____ DATA TO PROCESS
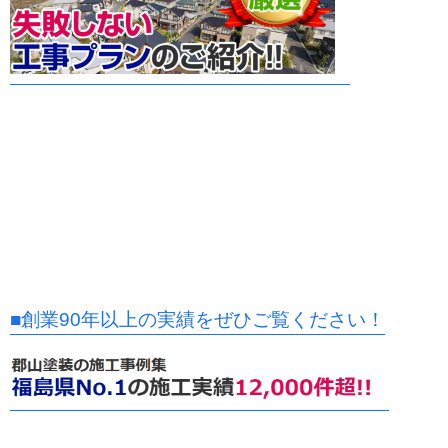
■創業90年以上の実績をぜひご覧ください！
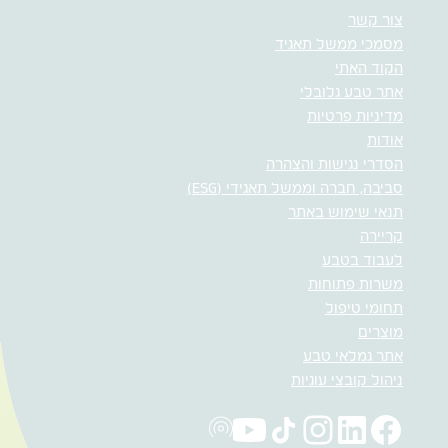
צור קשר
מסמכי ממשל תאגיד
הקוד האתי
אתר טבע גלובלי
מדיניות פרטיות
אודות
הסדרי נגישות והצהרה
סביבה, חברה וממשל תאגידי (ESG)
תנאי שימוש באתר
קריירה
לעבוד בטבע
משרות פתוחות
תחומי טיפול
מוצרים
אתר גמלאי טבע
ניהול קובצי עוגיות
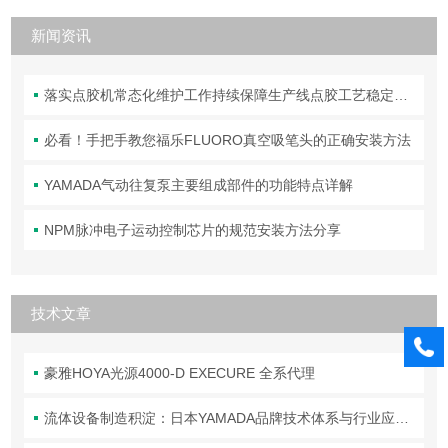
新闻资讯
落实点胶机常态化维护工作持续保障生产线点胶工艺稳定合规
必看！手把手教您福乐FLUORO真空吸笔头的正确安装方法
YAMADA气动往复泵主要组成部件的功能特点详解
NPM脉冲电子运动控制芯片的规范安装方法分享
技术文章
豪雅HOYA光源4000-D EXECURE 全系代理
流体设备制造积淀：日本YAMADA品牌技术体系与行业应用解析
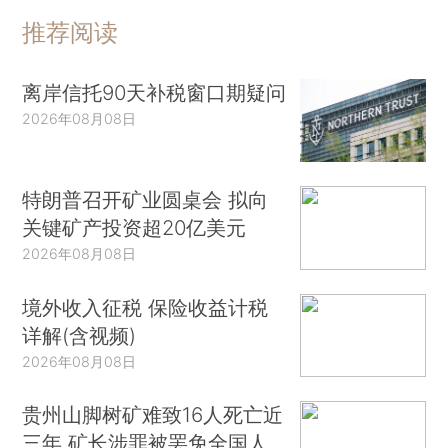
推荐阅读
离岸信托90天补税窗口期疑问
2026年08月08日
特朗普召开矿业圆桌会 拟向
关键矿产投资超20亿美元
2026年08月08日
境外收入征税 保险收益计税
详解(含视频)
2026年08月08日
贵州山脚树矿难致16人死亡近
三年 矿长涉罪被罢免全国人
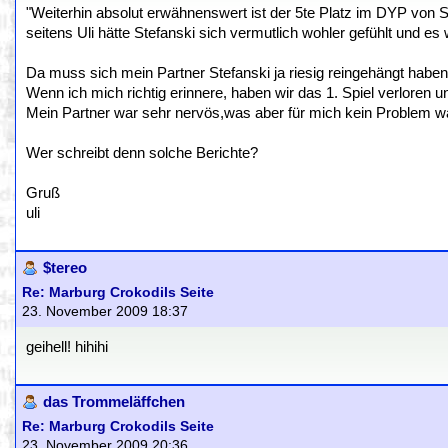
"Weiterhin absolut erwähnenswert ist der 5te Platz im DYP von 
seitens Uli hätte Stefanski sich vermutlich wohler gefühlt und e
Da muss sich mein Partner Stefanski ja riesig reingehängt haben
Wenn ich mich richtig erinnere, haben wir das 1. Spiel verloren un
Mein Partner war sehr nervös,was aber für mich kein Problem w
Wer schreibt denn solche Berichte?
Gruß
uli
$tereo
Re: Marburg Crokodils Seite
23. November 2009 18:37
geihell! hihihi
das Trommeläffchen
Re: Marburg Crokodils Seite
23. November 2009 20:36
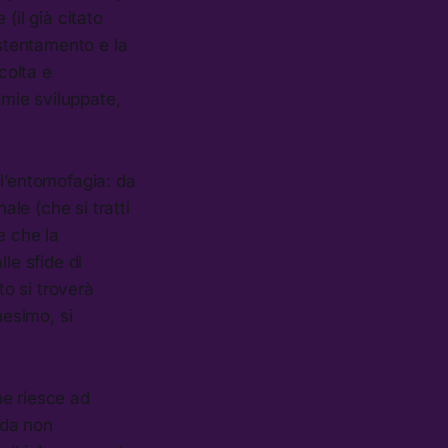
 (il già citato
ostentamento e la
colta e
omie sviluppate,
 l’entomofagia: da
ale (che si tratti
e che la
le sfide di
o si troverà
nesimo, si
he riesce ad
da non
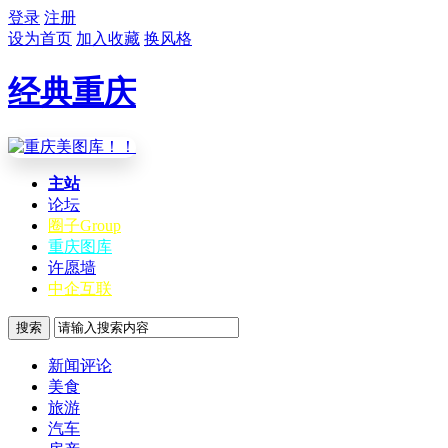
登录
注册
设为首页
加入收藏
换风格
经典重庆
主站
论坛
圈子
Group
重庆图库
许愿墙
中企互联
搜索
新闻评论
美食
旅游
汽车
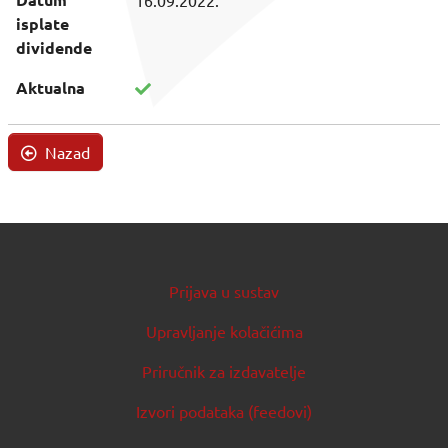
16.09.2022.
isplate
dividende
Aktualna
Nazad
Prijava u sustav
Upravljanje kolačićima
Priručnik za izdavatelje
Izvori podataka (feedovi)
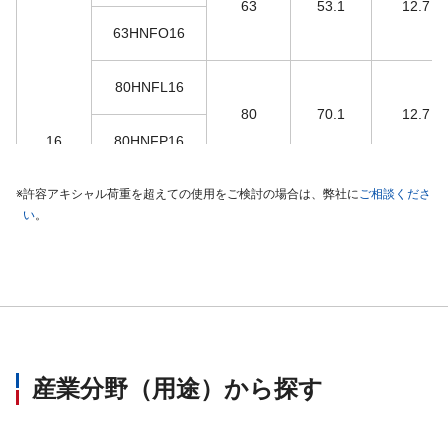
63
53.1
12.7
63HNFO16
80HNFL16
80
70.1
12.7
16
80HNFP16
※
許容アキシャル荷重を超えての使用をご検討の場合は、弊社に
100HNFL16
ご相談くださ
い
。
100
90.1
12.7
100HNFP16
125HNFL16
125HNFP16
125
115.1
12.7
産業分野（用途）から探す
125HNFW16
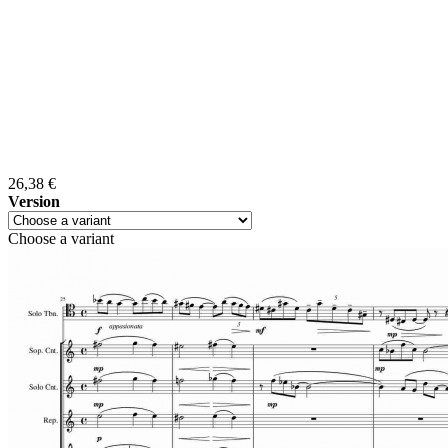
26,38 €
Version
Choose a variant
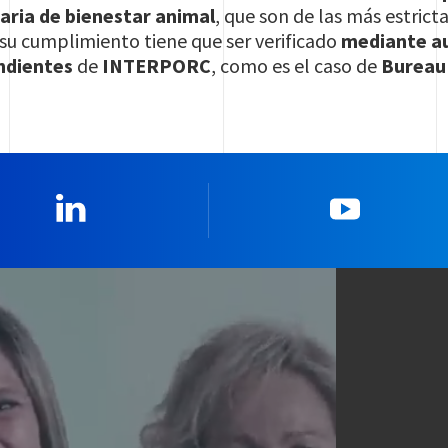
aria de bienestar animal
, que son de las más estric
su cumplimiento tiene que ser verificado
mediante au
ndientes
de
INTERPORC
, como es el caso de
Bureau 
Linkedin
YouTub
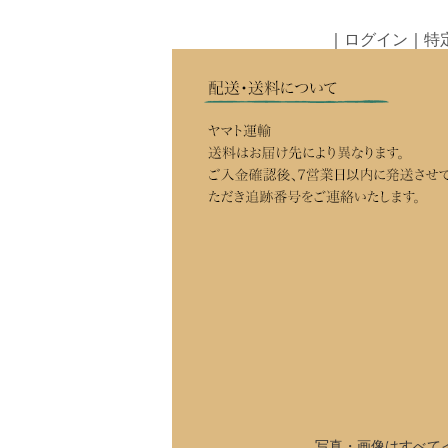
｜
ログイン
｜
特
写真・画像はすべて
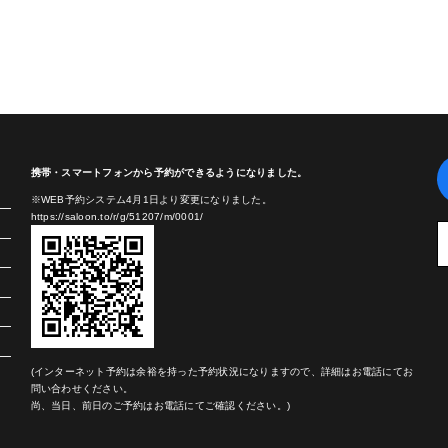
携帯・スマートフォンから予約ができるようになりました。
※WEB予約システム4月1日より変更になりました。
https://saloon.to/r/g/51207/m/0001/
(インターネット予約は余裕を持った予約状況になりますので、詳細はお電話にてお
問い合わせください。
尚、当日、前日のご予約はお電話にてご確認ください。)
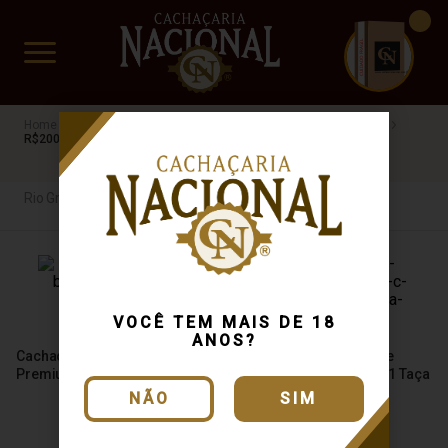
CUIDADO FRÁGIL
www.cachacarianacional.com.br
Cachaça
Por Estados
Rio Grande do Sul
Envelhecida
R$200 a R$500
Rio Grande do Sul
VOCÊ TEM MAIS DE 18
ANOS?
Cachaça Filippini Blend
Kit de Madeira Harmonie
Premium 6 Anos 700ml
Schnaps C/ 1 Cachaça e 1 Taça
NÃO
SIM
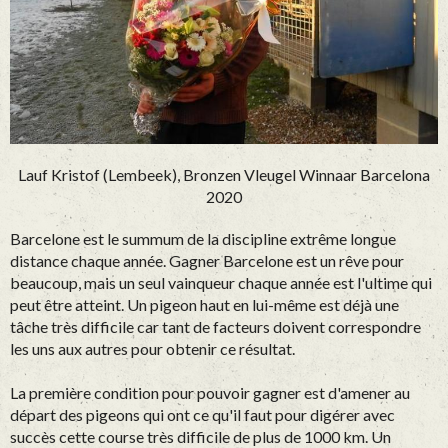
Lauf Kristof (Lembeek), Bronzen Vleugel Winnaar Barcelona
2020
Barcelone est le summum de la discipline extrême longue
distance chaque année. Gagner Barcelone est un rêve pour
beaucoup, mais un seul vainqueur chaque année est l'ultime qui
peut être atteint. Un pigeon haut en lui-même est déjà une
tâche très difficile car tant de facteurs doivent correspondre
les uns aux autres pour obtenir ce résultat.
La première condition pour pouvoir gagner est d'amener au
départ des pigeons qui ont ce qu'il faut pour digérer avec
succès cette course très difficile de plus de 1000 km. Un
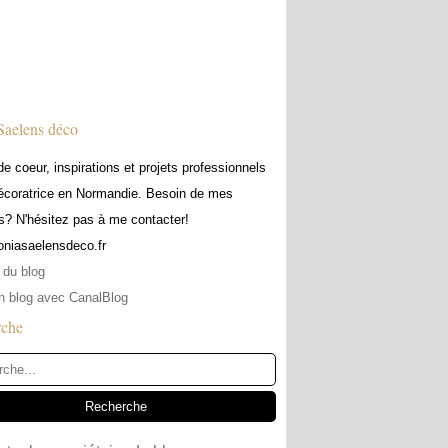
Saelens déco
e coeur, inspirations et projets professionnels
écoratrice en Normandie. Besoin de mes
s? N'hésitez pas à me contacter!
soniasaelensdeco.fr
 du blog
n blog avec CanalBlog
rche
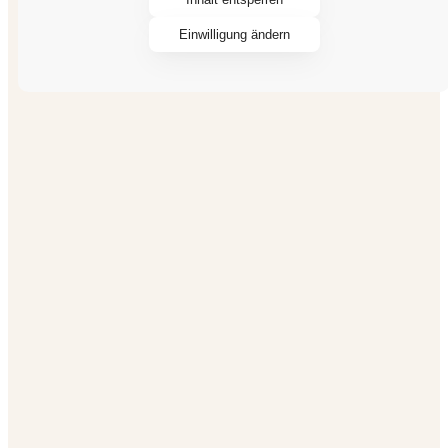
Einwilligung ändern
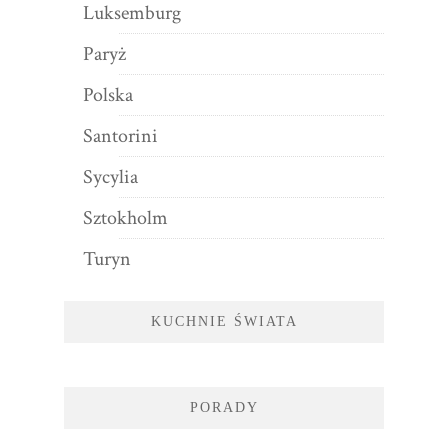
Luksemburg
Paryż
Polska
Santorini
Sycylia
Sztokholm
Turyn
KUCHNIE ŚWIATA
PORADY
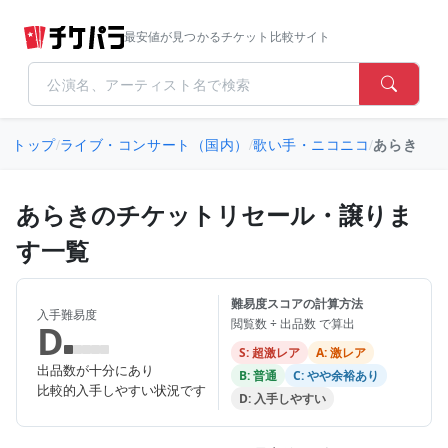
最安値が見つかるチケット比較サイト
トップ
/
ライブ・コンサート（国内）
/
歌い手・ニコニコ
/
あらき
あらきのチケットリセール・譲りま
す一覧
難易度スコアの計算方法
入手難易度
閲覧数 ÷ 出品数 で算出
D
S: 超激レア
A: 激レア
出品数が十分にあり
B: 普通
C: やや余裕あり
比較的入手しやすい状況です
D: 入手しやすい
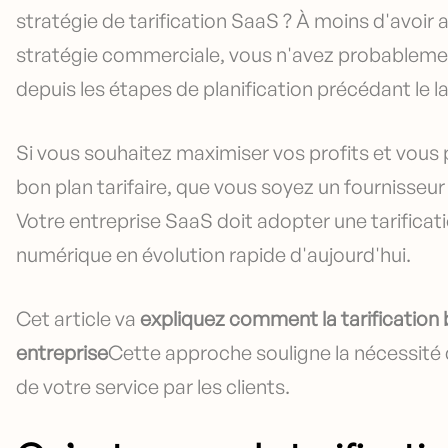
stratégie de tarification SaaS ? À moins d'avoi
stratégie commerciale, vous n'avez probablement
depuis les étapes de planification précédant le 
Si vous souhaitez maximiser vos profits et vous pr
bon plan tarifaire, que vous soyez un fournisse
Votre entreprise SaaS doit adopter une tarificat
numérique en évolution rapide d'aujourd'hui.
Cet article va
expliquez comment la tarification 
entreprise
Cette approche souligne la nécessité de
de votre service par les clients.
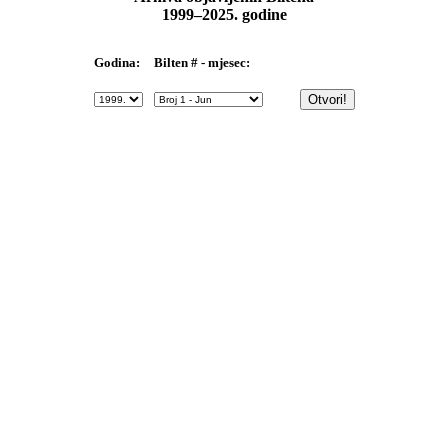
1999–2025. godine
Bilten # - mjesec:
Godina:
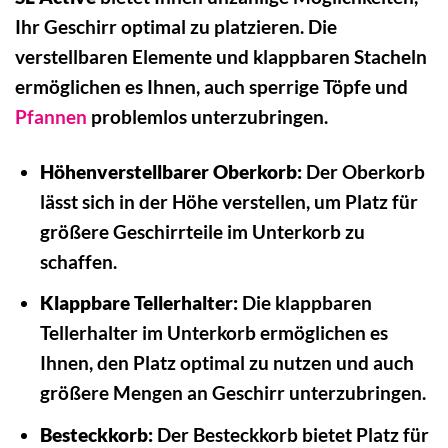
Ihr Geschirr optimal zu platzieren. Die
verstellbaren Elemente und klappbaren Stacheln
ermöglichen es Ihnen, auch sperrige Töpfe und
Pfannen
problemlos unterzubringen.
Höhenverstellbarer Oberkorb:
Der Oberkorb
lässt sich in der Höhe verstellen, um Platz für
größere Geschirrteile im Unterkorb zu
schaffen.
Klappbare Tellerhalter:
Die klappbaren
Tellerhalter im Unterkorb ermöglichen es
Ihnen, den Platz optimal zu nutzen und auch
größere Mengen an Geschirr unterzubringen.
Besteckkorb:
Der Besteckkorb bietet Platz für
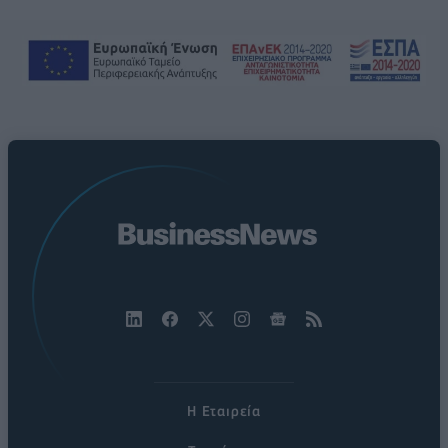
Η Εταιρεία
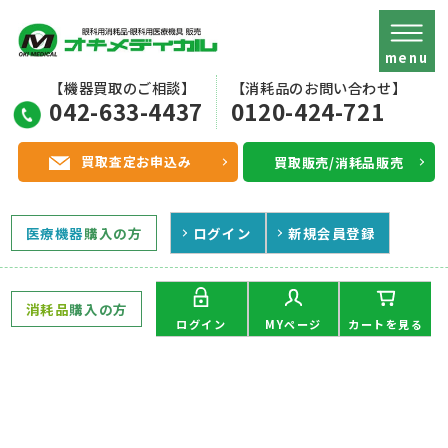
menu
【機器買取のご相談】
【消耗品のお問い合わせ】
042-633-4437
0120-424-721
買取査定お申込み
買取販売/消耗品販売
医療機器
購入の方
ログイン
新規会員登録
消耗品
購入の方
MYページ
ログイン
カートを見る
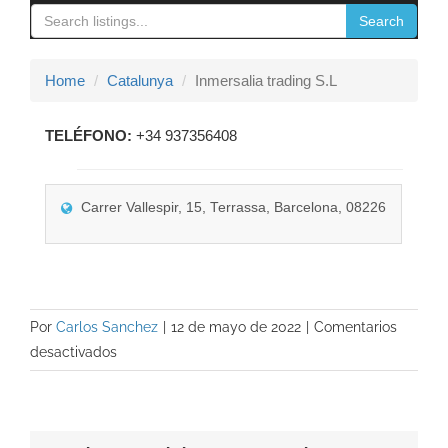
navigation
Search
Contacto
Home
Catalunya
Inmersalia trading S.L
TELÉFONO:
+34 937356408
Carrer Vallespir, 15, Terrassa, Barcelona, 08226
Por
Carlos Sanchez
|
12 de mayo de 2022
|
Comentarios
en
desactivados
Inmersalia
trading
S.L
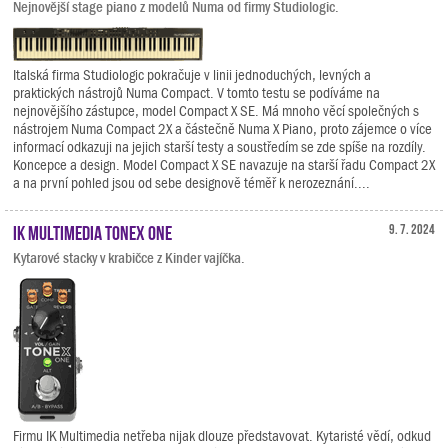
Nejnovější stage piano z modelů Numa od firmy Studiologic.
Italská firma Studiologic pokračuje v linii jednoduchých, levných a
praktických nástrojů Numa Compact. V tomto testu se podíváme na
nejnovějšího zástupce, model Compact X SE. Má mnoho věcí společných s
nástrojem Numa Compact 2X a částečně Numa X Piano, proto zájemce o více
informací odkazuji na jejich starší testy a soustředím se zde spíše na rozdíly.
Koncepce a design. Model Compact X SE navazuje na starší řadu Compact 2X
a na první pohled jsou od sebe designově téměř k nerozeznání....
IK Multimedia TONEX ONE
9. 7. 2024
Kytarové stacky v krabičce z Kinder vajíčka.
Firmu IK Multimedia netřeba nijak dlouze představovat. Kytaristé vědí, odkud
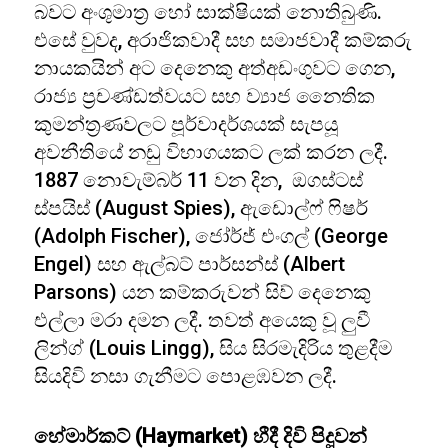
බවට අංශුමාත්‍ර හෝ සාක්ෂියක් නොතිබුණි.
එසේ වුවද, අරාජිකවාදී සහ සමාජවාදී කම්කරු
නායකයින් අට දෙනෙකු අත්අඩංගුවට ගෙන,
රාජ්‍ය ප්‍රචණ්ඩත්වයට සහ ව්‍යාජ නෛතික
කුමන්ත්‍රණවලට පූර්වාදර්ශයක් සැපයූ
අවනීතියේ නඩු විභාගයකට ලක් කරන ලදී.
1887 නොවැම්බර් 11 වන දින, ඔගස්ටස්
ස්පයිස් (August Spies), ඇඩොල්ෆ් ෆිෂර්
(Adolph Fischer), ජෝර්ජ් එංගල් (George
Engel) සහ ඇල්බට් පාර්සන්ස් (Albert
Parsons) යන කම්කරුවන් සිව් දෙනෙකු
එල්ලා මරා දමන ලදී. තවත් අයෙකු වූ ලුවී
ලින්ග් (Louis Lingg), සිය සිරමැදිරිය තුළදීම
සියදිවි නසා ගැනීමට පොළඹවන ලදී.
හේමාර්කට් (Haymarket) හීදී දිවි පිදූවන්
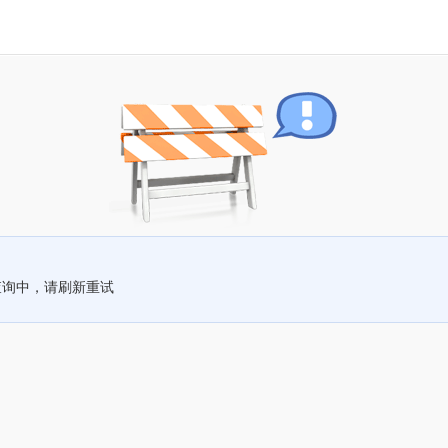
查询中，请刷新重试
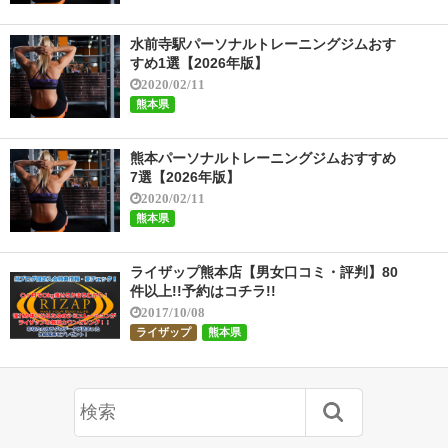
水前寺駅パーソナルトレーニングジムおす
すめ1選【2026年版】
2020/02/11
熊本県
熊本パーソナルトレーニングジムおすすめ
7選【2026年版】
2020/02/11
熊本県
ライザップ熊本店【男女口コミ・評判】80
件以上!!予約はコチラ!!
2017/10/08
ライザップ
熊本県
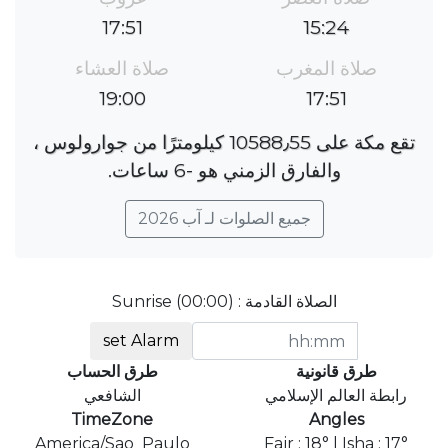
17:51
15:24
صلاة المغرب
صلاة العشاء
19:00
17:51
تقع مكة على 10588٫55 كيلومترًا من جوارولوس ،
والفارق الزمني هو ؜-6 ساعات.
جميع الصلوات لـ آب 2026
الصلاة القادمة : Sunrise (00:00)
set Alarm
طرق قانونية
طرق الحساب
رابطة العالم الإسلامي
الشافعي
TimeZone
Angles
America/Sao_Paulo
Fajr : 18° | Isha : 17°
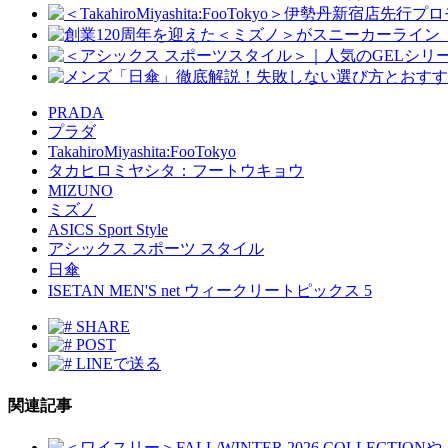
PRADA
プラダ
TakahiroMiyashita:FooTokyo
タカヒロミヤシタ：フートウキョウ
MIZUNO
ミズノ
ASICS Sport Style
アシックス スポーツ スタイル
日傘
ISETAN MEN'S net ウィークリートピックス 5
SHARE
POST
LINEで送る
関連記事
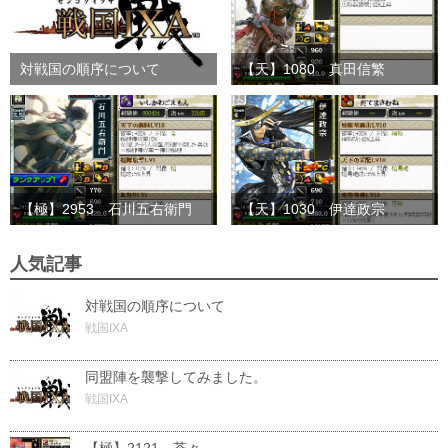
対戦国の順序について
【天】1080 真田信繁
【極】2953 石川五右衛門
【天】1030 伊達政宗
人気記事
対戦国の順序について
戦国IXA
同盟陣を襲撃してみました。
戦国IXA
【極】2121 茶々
________
### [WHAT TO WORK ON]
Return, from the data above, each line in which the string "très" appears.

### [TASK RESULT]
tâche très difficile car tant de facteurs doivent correspondre
succès cette course très difficile de plus de 1000 km. Un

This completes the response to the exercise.